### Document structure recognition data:
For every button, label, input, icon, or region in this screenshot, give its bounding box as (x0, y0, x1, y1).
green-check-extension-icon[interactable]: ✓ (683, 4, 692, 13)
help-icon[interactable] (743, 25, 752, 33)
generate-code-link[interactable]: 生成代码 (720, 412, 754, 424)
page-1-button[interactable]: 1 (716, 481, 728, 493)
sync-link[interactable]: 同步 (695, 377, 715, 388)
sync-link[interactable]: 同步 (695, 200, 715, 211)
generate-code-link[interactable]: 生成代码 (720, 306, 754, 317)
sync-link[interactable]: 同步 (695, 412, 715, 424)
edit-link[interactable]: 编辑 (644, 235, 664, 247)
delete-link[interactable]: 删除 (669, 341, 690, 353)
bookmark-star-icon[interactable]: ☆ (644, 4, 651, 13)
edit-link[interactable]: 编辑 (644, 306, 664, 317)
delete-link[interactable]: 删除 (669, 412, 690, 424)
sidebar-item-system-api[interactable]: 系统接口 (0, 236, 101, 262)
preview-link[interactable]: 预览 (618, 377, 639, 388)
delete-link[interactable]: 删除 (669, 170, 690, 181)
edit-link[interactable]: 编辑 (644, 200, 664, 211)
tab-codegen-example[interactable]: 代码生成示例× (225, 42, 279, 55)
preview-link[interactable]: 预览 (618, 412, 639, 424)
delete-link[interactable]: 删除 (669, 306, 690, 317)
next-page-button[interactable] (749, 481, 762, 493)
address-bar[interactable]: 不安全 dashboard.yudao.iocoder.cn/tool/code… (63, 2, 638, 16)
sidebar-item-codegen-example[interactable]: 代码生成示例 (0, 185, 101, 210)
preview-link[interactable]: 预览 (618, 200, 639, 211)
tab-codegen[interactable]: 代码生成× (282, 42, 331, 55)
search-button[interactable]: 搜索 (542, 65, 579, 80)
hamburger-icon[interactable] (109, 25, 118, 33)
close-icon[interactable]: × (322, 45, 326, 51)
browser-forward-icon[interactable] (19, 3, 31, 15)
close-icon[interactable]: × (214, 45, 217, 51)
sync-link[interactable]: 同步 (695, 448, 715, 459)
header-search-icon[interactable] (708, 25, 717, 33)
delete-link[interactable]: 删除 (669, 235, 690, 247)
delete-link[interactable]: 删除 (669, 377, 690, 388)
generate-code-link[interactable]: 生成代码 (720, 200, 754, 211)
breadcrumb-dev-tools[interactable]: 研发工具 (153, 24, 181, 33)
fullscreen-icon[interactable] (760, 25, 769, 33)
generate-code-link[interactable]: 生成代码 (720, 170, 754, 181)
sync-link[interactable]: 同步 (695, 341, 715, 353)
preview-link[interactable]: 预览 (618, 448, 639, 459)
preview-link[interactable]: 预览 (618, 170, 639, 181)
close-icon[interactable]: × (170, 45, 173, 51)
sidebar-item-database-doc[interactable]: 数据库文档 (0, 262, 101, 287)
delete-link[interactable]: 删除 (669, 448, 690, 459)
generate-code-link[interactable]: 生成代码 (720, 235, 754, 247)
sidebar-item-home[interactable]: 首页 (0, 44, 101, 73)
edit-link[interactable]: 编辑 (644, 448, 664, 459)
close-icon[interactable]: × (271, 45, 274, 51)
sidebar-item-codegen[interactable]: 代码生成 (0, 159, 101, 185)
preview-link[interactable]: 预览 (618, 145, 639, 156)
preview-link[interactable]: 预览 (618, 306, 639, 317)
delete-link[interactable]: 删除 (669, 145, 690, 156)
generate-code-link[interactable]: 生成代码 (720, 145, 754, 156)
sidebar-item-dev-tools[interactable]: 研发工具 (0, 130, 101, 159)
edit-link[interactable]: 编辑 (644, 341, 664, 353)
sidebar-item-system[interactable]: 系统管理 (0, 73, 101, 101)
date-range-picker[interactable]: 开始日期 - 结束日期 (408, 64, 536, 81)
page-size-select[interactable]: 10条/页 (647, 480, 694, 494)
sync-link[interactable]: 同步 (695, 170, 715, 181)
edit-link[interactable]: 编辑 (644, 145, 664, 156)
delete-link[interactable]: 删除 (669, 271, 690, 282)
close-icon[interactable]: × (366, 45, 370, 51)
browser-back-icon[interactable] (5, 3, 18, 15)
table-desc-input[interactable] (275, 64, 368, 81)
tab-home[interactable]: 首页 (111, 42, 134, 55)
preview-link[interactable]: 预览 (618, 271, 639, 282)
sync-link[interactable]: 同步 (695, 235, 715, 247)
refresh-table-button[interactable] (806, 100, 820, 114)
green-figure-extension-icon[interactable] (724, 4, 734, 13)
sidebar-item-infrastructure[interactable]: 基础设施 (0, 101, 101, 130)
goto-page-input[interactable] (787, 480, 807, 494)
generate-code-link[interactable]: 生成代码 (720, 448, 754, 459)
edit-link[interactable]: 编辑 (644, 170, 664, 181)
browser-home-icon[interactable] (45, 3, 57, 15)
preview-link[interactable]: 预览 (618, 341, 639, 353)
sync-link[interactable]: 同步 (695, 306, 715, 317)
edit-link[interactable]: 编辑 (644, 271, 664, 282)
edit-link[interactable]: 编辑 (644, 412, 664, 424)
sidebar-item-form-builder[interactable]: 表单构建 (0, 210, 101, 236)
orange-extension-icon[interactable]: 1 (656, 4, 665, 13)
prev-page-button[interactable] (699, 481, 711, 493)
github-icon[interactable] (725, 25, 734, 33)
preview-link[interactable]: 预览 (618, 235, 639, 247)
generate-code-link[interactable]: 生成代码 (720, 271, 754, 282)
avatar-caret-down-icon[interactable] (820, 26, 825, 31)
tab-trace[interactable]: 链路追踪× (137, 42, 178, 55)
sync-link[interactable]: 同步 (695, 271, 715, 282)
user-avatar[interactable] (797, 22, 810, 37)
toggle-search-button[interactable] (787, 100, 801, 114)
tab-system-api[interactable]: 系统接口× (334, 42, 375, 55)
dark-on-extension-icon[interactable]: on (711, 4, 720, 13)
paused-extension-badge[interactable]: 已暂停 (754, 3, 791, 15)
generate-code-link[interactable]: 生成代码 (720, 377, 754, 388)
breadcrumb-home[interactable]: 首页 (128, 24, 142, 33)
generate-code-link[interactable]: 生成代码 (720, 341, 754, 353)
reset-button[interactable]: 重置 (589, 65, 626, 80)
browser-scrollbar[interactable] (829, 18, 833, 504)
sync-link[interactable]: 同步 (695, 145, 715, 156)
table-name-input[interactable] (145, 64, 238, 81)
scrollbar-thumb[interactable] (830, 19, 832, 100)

---

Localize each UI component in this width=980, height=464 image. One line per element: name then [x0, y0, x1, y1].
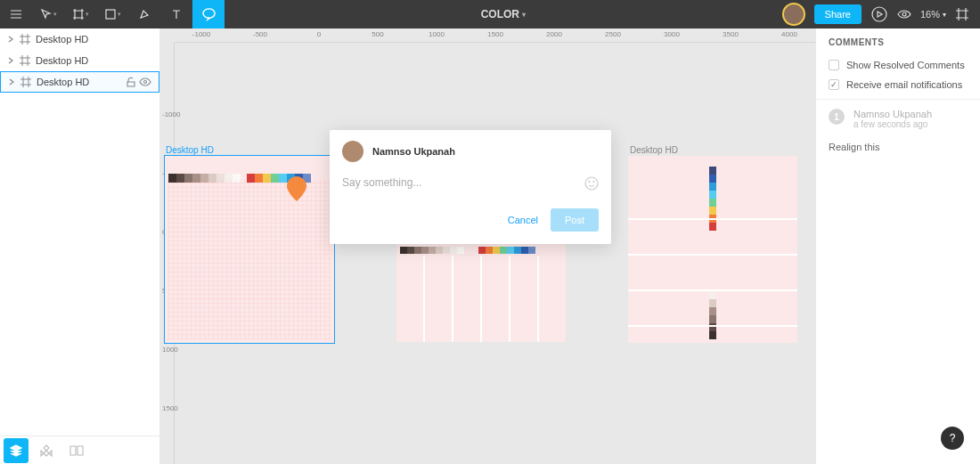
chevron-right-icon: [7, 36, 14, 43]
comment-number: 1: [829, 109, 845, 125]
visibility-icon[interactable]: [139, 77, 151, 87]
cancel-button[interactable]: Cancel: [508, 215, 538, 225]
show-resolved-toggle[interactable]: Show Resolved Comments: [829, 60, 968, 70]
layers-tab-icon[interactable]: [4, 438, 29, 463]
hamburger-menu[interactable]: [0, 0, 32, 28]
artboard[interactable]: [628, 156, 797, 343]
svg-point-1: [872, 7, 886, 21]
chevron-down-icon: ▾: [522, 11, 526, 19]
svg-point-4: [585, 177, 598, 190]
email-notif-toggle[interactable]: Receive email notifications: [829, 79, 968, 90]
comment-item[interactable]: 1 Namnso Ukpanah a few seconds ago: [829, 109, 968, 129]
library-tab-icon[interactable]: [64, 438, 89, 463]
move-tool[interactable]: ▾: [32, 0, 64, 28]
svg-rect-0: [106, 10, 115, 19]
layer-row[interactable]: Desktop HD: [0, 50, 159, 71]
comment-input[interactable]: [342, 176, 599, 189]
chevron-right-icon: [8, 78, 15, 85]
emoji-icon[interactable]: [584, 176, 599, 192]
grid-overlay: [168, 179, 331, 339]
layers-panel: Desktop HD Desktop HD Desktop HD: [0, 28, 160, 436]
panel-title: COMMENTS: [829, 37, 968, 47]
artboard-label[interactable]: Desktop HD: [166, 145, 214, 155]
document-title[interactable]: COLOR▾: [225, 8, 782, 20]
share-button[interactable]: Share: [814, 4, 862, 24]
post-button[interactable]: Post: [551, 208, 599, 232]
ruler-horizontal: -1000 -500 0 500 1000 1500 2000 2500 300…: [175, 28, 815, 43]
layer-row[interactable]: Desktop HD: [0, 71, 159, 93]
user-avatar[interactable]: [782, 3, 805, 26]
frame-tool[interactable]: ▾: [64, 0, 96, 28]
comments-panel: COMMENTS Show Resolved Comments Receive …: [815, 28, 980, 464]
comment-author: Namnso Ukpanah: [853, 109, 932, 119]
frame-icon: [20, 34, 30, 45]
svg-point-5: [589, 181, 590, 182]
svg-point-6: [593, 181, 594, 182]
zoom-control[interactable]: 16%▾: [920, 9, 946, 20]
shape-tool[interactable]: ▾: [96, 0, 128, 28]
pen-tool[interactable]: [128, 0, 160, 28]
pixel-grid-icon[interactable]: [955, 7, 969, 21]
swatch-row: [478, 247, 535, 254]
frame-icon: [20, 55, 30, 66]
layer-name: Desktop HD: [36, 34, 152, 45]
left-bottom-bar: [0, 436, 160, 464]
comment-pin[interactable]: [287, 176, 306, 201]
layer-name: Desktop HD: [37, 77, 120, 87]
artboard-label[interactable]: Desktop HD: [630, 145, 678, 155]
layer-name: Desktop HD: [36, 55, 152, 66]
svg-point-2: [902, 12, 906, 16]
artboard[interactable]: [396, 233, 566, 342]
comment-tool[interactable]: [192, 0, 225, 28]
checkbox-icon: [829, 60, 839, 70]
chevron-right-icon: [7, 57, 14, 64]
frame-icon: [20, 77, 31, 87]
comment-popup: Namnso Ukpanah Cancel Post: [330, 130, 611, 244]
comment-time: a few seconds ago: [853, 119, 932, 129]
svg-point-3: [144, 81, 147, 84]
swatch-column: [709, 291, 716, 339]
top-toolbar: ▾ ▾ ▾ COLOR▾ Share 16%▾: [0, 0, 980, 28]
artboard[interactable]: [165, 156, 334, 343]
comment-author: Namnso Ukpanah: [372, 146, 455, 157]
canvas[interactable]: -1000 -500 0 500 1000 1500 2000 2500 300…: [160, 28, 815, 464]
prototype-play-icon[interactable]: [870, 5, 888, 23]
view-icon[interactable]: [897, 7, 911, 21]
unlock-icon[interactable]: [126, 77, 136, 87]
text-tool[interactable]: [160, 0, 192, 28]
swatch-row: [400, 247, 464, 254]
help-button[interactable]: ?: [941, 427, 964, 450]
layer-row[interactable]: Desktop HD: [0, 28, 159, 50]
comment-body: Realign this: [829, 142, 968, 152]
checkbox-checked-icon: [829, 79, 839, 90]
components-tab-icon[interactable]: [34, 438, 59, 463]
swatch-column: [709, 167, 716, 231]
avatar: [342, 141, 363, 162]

### WHAT YOU HAVE TO DO:
Every line holding the string "codegen" should be copied here, so please find those lines in the data.

### SOLUTION FOR THIS TASK:
tab-codegen-example[interactable]: 代码生成示例× (225, 42, 279, 55)
sidebar-item-codegen-example[interactable]: 代码生成示例 (0, 185, 101, 210)
tab-codegen[interactable]: 代码生成× (282, 42, 331, 55)
sidebar-item-codegen[interactable]: 代码生成 (0, 159, 101, 185)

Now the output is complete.